We have always known that sewerage and drainage systems are important, providing a conduit for bacteria and viruses, yet the severe lessons from SARS in 2003 and now from COVID19, demonstrate lessons still have not been learned!
A resident on the top floor (34th floor) of Heng Tai House, Fu Heng Estate, Tai Po has been diagnosed with the novel coronavirus COVID19 today (14-3-2020) RTHK reports [link] and he lives two floors above a couple already diagnosed on 11 March 2020 (same flat number ending with 13).
This is eerily similar to the incident in Tsing Yi in Feb. 2020, where I predicted drainage vent pipes issues, the pipe was subsequently discovered to be damaged, and additionally, repairs were carried out in nine (9) flats while those residents were evacuated.
This time, residents in Heng Tai House living in flat numbers ending with 13 and 14 , and living six floors below the “latest case” on 34th floor (top floor) will be evacuated RTHK reports [link].
Why this evacuation is limited to only six floors seems strange, citing droplets from the roof vent (which one?) reentering the building as the reason. While it is not impossible, the airflow pressure and patterns created around buildings are very complex, it seems highly unlikely, that only flats 13 and 14 would be impacted in this style of public housing.

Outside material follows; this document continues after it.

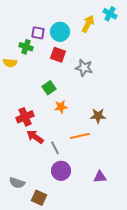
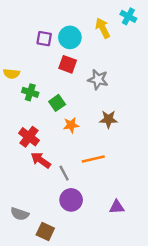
yellow arrow: (88, 24) -> (103, 28), turned -54
green cross: (26, 47) -> (30, 92), moved
brown star: (98, 116) -> (108, 119), moved
red cross: (25, 117) -> (29, 137), turned -30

It is worthwhile remembering that in the workplace, employers are responsible, by law, for the Health and Safety of their employees! Therefore workers in high traffic areas, for example, healthcare, building management, sewerage plants, transportation, etc. are responsible for their employees Health and Safety (H&S).
Management and managers should have contingency plans ready, just in case. However, the on-going public health emergency, recently labelled by WHO as a COVID19 pandemic, has exposed that organisations and employers are not prepared for change or business interruption. Even when organisations had some broad ideas, it was never formalised in a plan and never tested, only after the idea was tested was it revealed the idea did not work in practice.
In addition to the general confusion, caused by poor communications, random individuals post opinions and “advice” on social media, would you believe that an electrician is sending COVID19 pandemic advice!
In the context of the built environment, I am raising this issue because building operators, organisations and employers fail to plan for events that can be reasonably foreseen, such as fire. Organizing periodic fire drills to safely escape from a building in the event of a fire should be routine, but sadly its not.
Yet, there are countless tragedies every year, fatalities caused by a range of issues, locked fire escape doors trapping people inside buildings being one common issue. I have often been called to witness standby generator tests, which would not start! Therefore, in the event of an emergency those safety systems have no power!
COVID19 and Legionnaires Disease
It’s generally accepted that the number of Legionnaires Disease infections is under-reported, I predicted that the heightened public health surveillance for COVID19 would reveal an increasing number of Legionnaires Disease infections because both COVID19 and Legionella cause pneumonia.
To be perfectly blunt, its too late to try planning your escape from fire while trying to exit from a burning building, a decent manager will have a plan and considered difficult questions, or force a plan to be created, before a disaster strikes.